Usage¶
CLI¶
Rabbit Hole is a command line tool that has been written as a lightweight alternative to logstash for the specific use case in which the input is an amqp server and the output is a SQL database.
It can be executed from the command line like this:
$ rabbithole config.yml
where config.yml is a YAML configuration file. For example:
size_limit: 5
time_limit: 15
blocks:
- name: input
type: amqp
kwargs:
url: 'ampq://username:password@localhost:5672'
- name: output
type: sql
kwargs:
url: 'postgres://username:password@localhost:5432/db_name'
flows:
- - name: input
kwargs:
exchange: logs
exchange_type: fanout
durable: true
- name: output
kwargs:
query:
INSERT INTO logs (timestamp, message)
VALUES (CAST (:timestamp AS TIMESTAMP), :message)
parameters:
timestamp: timestamp
message: message.text
- - name: input
kwargs:
exchange: events
exchange_type: fanout
durable: true
- name: output
kwargs:
query:
INSERT INTO events (timestamp, message)
VALUES (CAST (:timestamp AS TIMESTAMP), :message)
parameters:
timestamp: timestamp
message: message.text
- where:
- size_limit: batcher size limit
- time_limit: batcher size limit
- blocks: list of building blocks to use in the flows
- flows: list of blocks connected to transfer information information
Blocks¶
A block rabbithole is the name of the little piece that can be added to a flow to receive/send messages as needed to build the desired flow of information.
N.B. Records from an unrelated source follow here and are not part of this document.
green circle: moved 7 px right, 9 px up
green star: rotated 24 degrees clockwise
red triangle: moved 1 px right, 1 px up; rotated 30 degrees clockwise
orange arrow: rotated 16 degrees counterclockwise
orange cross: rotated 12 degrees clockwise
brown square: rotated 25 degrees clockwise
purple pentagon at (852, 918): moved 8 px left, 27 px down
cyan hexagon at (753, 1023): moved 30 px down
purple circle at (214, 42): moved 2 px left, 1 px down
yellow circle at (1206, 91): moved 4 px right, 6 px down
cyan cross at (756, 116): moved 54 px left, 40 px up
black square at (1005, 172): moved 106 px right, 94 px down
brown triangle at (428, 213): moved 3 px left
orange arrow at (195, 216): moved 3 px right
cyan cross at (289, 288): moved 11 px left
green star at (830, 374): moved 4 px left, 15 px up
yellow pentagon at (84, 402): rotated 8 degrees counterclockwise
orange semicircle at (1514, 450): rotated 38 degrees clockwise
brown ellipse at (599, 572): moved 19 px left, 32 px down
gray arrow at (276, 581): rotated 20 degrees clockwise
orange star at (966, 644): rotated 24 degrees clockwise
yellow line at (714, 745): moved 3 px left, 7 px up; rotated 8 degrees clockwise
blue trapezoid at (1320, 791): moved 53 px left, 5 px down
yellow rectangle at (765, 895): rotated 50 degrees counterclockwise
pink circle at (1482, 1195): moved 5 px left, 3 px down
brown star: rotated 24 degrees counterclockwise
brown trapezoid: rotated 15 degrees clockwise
There are currently three different kinds of blocks:
input
an input block is a block that receives a messages from an external source, such as an amqp server, and transfers them as they are received to the next block in the flow.batchers
rabbithole uses the concept of batchers that is also used in logstash. A batcher is just an in-memory queue whose goal is to output data more efficiently by writing multiple messages at once. It keeps messages in memory until its capacity has been filled up or until a time limit is exceeded. Both parameters can be set in the configuration file.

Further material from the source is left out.